- Records for this exercise:
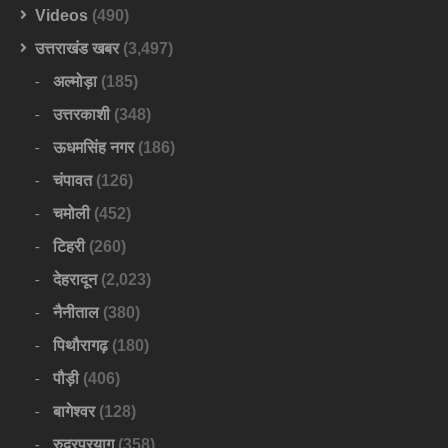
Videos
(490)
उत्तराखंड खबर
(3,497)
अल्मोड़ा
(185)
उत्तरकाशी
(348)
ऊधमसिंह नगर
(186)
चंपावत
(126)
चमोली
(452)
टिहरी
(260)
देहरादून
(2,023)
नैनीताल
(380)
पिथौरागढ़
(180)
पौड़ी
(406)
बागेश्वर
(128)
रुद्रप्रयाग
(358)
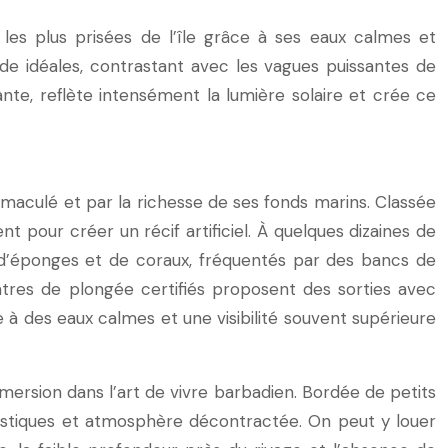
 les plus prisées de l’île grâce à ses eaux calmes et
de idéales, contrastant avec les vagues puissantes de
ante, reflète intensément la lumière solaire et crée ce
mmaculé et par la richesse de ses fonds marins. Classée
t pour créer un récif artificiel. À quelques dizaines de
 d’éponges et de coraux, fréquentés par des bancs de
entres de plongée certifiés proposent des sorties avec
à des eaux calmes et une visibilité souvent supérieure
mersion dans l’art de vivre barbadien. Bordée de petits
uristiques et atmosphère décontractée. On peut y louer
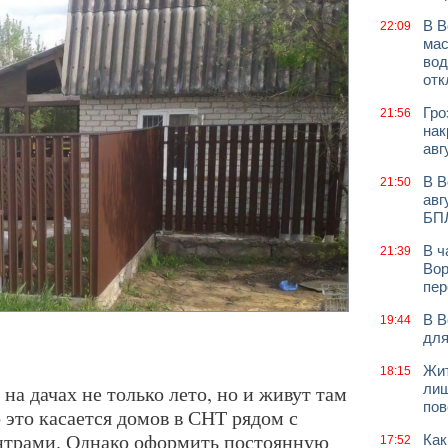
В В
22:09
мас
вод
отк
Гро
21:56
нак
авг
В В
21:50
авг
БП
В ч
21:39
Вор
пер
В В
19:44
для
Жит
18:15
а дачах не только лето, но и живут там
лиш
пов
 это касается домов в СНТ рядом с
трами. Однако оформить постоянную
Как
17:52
...
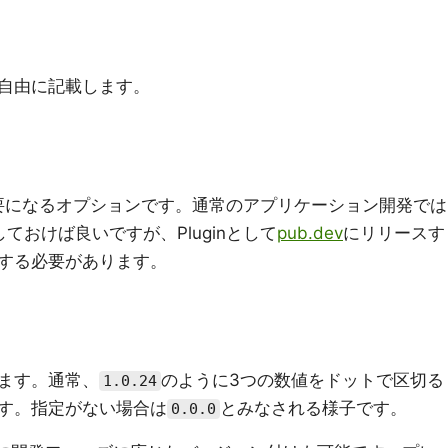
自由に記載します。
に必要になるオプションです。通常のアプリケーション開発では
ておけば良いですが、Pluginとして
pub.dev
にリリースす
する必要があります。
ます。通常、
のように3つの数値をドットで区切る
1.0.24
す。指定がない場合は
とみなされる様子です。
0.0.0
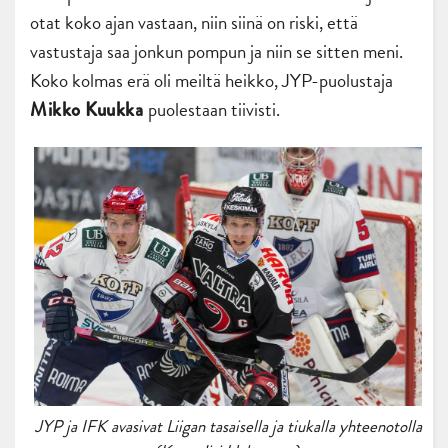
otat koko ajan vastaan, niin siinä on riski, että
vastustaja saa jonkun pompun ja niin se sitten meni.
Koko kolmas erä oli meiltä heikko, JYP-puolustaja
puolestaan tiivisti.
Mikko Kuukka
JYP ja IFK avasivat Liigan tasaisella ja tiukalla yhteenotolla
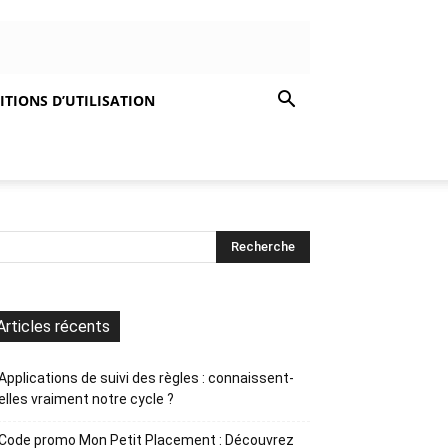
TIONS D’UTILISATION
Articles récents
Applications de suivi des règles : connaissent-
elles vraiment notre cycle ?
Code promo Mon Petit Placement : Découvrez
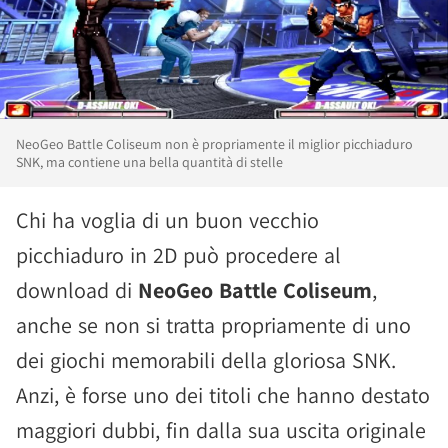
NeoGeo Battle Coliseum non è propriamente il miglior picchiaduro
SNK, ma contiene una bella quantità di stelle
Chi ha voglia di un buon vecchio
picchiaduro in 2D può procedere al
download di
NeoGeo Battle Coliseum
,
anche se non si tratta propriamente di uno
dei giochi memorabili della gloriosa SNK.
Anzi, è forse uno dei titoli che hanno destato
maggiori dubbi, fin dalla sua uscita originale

- Task to complete: Make a copy of each line in the records that has the word "Battle".

- Solution to the problem:
NeoGeo Battle Coliseum non è propriamente il miglior picchiaduro
NeoGeo Battle Coliseum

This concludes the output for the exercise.